Utility to output total term frequency and df from a lucene index [LUCENE-2393]

asfimport commented 14 years ago

This is a pair of command line utilities that provide information on the total number of occurrences of a term in a Lucene index. The first takes a field name, term, and index directory and outputs the document frequency for the term and the total number of occurrences of the term in the index (i.e. the sum of the tf of the term for each document). The second reads the index to determine the top N most frequent terms (by document frequency) and then outputs a list of those terms along with the document frequency and the total number of occurrences of the term. Both utilities are useful for estimating the size of the term's entry in the *prx files and consequent Disk I/O demands.

Migrated from LUCENE-2393 by Tom Burton-West, resolved Jun 24 2010 Attachments: ASF.LICENSE.NOT.GRANTED--LUCENE-2393.patch (versions: 3), LUCENE-2393.patch (versions: 4), LUCENE-2393-3x.patch, LUCENE-2393-3xbranch.patch

asfimport commented 14 years ago

Tom Burton-West (migrated from JIRA)

Patch against recent trunk. Can someone please suggest an appropriate existing unit test to use as a model for creating a unit test for this? Would it be appropriate to include a small index file for testing or is it better to programatically create the index file?

asfimport commented 14 years ago

Tom Burton-West (migrated from JIRA)

For an example of how this utility can be used please see: http://www.hathitrust.org/blogs/large-scale-search/slow-queries-and-common-words-part-1

asfimport commented 14 years ago

Otis Gospodnetic (@otisg) (migrated from JIRA)

I think creating a small index with a couple of docs would be the way to go.

asfimport commented 14 years ago

Michael McCandless (@mikemccand) (migrated from JIRA)

Programmatically indexing those docs is fine – most tests make a MockRAMDir, index a few docs into it, and test against that.

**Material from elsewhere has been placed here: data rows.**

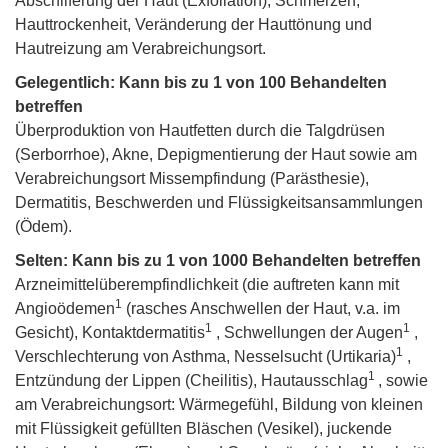
Abschilferung der Haut (Exfoliation), Schmerzen,
Hauttrockenheit, Veränderung der Hauttönung und
Hautreizung am Verabreichungsort.
Gelegentlich: Kann bis zu 1 von 100 Behandelten
betreffen
Überproduktion von Hautfetten durch die Talgdrüsen
(Serborrhoe), Akne, Depigmentierung der Haut sowie am
Verabreichungsort Missempfindung (Parästhesie),
Dermatitis, Beschwerden und Flüssigkeitsansammlungen
(Ödem).
Selten: Kann bis zu 1 von 1000 Behandelten betreffen
Arzneimittelüberempfindlichkeit (die auftreten kann mit
1
Angioödemen
(rasches Anschwellen der Haut, v.a. im
1
1
Gesicht), Kontaktdermatitis
, Schwellungen der Augen
,
1
Verschlechterung von Asthma, Nesselsucht (Urtikaria)
,
1
Entzündung der Lippen (Cheilitis), Hautausschlag
, sowie
am Verabreichungsort: Wärmegefühl, Bildung von kleinen
mit Flüssigkeit gefüllten Bläschen (Vesikel), juckende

This tool looks useful, thanks Tom!

Note that with flex scoring (#3467) we are planning on storing this statistic (sum of tf for the term across all docs) in the terms dict, for fields that enable statistics. So when that lands, this tool can pull from that, or regenerate it if the field didn't store stats.

asfimport commented 14 years ago

Mark Miller (@markrmiller) (migrated from JIRA)

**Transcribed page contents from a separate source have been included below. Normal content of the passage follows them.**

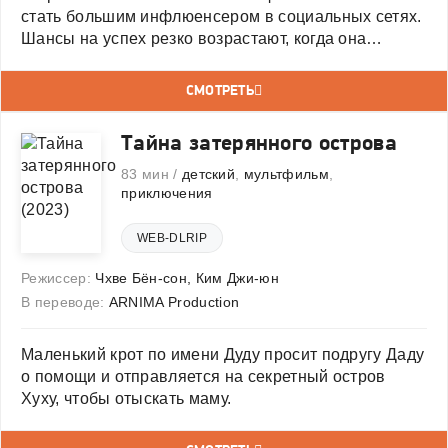
стать большим инфлюенсером в социальных сетях.
Шансы на успех резко возрастают, когда она
встречает дерзкого инопланетянина с
суперспособностями по имени Мастер, который
СМОТРЕТЬ
совершил аварийную посадку на Земле.
Тайна затерянного острова
83 мин /
детский
,
мультфильм
,
приключения
WEB-DLRIP
Режиссер:
Чхве Бён-сон
,
Ким Джи-юн
В переводе:
ARNIMA Production
Маленький крот по имени Дуду просит подругу Даду
о помощи и отправляется на секретный остров
Хуху, чтобы отыскать маму.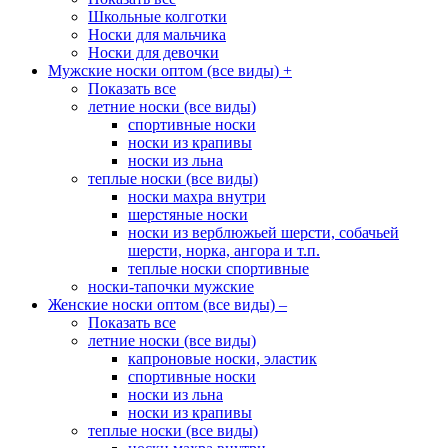
Школьные колготки
Носки для мальчика
Носки для девочки
Мужские носки оптом (все виды)
+
Показать все
летние носки (все виды)
спортивные носки
носки из крапивы
носки из льна
теплые носки (все виды)
носки махра внутри
шерстяные носки
носки из верблюжьей шерсти, собачьей
шерсти, норка, ангора и т.п.
теплые носки спортивные
носки-тапочки мужские
Женские носки оптом (все виды)
–
Показать все
летние носки (все виды)
капроновые носки, эластик
спортивные носки
носки из льна
носки из крапивы
теплые носки (все виды)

Perhaps this should be combined with high freq terms tool ... could make a ton of this little guys, so prob best to consolidate them.

asfimport commented 14 years ago

Tom Burton-West (migrated from JIRA)

New patch includes a (pre-flex ) version of HighFreqTerms that finds the top N terms with the highest docFreq and looks up the total term frequency and outputs the list of terms sorted by highest term frequency (which approximates the largest entries in the *prx files). I'm not sure how to combine the GetTermInfo program, with either version of HighFreqTerms in a way that leads to sane command line arguments and argument processing. I suppose that HighFreqTerms could have a flag that turns on or off the inclusion of total term frequency.

asfimport commented 14 years ago

Tom Burton-West (migrated from JIRA)

Updated the HighFreqTermsWithTF to use flex API.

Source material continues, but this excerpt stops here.